Collected data:
§

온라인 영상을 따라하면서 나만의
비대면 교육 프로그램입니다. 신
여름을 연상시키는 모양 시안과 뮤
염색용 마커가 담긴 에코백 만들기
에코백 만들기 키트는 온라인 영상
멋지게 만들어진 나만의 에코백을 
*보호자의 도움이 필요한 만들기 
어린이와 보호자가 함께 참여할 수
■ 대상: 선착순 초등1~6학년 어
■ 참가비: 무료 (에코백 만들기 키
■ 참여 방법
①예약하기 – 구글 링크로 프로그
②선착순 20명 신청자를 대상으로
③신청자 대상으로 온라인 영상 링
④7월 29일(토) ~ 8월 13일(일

§

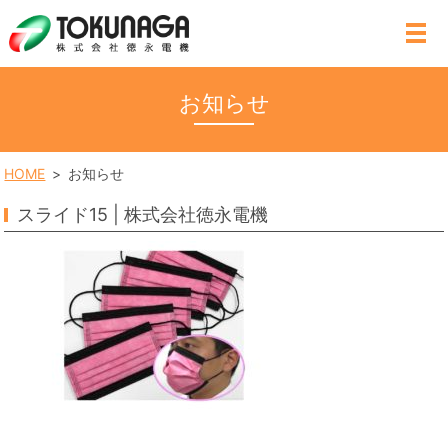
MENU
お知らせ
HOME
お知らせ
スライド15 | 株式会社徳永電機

§

**Exercise prompt:**
Reproduce, exactly as they stand in the data above, the lines from the one that holds "①예약하기 – 구글 링크로 프로그" to the one that holds "④7월 29일(토) ~ 8월 13일(일", inclusive.

**Written answer:**
①예약하기 – 구글 링크로 프로그
②선착순 20명 신청자를 대상으로
③신청자 대상으로 온라인 영상 링
④7월 29일(토) ~ 8월 13일(일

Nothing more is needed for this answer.